If any of you have read any of my previous witterings on Graham’s website, you will remember the lesson I learned of not accepting as granted the information and decals which are supplied with kits. Manufacturers make mistakes and the Trumpeter Swordfish is no exception. The markings shown on the box art of W5984 ‘H’ are wrong. The particular type of fuselage roundels and fin markings displayed on the box and on the decal sheet, were not introduced until the year following the ‘Channel Dash’ in which this aircraft took part. I purchased the Xtradecal decal sheet for my model and even this had an omission which I mentioned in last week’s article!




However, the Trumpeter Fairey Swordfish was coming along nicely. The basic fuselage with the cockpit tub painted and snugly fitted was set aside minus the bottom rear fuselage part that has the tailplane struts which I thought looked very vulnerable. I then turned my attention to the engine construction. I have always liked this part of the build, cleaning up all the parts and getting them ready for the separate painting schedules. I am a particular fan of the Alclad range of aluminium and chrome finishes with ‘magnesium’ and ‘white aluminium’ among my favourites.

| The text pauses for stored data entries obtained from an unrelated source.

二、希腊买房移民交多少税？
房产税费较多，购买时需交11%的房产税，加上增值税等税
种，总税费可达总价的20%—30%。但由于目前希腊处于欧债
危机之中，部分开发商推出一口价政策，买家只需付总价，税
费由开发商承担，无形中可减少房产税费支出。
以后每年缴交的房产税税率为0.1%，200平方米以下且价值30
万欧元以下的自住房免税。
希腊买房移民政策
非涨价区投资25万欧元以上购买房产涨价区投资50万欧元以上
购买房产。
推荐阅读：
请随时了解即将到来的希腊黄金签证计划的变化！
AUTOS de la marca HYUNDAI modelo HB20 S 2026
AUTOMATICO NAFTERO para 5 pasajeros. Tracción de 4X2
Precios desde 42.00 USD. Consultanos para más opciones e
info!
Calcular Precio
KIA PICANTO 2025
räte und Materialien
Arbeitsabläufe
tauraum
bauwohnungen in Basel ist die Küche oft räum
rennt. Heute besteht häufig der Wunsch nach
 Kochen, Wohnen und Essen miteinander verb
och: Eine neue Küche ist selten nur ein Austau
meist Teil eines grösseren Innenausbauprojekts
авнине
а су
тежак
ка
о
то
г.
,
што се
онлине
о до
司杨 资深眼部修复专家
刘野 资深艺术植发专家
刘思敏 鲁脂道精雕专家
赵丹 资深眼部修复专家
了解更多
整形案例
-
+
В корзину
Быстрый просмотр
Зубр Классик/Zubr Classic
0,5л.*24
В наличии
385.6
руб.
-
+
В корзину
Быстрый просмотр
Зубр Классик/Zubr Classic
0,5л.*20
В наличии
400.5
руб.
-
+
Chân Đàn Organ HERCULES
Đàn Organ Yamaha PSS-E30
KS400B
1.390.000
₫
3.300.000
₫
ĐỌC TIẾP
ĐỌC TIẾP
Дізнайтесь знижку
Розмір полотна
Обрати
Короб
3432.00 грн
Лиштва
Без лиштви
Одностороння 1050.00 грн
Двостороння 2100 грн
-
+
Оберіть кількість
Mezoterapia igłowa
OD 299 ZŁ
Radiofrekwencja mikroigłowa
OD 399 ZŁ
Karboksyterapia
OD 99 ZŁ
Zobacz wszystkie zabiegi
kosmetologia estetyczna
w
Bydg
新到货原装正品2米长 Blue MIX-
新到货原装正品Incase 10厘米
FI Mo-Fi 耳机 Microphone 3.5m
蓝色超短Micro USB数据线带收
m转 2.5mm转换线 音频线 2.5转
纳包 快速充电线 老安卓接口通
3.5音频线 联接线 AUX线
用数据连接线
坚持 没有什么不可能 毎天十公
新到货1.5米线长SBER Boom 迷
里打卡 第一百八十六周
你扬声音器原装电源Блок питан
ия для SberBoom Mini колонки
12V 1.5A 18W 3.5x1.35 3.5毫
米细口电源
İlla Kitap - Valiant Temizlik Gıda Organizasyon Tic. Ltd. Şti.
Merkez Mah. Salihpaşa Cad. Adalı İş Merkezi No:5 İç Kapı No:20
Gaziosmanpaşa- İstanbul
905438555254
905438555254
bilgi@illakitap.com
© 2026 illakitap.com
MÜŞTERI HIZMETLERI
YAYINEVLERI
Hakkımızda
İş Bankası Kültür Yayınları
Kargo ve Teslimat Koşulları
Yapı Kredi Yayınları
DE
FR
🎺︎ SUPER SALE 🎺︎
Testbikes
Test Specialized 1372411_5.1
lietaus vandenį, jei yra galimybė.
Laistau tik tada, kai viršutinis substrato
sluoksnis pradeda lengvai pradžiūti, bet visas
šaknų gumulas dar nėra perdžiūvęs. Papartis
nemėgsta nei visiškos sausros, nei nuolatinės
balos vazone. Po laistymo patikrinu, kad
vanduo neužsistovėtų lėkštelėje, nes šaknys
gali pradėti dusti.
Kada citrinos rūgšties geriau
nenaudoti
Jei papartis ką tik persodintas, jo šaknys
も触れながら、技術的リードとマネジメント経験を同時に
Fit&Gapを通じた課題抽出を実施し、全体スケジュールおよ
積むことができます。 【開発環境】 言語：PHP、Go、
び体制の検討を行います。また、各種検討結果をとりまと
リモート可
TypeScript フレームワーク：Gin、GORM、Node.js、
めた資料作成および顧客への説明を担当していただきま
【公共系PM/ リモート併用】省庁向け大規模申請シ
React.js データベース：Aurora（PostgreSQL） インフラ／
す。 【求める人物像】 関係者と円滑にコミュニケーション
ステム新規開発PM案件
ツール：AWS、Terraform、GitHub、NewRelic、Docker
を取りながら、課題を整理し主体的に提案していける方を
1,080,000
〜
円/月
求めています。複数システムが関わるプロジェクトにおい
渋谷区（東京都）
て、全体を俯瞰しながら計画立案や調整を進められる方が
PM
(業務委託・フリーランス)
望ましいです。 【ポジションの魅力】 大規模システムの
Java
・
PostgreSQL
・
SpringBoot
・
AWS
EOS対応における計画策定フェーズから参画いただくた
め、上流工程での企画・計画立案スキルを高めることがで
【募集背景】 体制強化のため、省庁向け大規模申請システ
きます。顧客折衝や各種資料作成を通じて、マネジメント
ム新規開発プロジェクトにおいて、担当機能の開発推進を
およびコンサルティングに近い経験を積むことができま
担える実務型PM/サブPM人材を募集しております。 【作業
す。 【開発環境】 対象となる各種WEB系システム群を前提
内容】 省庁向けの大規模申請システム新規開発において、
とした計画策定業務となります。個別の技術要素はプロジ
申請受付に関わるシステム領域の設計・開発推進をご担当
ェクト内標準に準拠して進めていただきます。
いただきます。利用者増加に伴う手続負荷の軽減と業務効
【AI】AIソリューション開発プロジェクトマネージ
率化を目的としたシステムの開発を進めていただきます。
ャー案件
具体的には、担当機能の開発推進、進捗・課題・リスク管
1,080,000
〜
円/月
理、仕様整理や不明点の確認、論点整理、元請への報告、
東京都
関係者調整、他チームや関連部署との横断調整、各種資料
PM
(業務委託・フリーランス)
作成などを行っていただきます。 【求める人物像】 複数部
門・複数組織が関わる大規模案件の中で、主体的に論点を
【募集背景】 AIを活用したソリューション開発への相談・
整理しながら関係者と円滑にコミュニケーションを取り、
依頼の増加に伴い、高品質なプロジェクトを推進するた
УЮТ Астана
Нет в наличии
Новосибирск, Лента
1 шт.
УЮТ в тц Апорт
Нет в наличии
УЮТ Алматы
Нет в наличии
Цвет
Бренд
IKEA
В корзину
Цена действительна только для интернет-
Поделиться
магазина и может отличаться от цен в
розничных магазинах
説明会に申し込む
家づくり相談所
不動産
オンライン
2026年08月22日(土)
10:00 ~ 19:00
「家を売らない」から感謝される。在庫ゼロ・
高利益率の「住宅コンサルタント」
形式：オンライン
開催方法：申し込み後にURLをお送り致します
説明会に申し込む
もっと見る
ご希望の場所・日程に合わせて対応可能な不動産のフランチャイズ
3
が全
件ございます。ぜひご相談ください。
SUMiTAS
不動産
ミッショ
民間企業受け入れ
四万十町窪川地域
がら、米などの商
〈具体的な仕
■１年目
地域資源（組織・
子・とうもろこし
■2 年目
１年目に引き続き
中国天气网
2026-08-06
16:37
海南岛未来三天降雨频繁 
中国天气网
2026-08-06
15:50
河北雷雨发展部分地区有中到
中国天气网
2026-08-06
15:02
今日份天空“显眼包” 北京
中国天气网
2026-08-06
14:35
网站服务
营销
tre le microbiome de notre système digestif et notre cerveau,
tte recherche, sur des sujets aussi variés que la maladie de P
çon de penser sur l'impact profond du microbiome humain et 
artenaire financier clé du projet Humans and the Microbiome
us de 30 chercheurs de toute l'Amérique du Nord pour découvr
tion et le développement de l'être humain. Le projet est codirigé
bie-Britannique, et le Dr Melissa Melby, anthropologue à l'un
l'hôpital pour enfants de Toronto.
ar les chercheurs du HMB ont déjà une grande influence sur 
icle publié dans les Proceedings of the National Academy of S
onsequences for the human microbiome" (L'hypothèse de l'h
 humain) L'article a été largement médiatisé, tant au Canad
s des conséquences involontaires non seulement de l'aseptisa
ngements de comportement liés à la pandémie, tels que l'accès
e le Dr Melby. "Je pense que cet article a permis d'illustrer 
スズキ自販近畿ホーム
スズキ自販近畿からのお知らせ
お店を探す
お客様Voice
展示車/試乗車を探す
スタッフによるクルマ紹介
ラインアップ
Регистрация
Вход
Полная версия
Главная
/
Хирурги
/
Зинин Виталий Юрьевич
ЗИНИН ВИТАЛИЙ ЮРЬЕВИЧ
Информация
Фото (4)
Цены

However, Alclad Grey Primer/Micro Filler which comes in a small can is magical. It sprays beautifully and clearly shows up any joint/seam defects. Once any imperfections have been rectified, I use wet and dry micro mesh with soapy (shampoo/shower gel) water which provides a near perfect surface ready for spraying. The engine went together really well with the cylinders being sprayed with Tamiya Semi Gloss Black and a variety of Alclad ‘shades’ for the remainder of the parts. The finished engine was a bit of fiddle to fit comfortably into the engine cowling and I had to shave off a couple of small projections inside the cowl to make a perfect fit. The engine was not glued into it’s position yet as I wanted to finish the fuselage and get the completed airframe sections ready for the ‘big’ spray - so much more to do before we get to that situation though.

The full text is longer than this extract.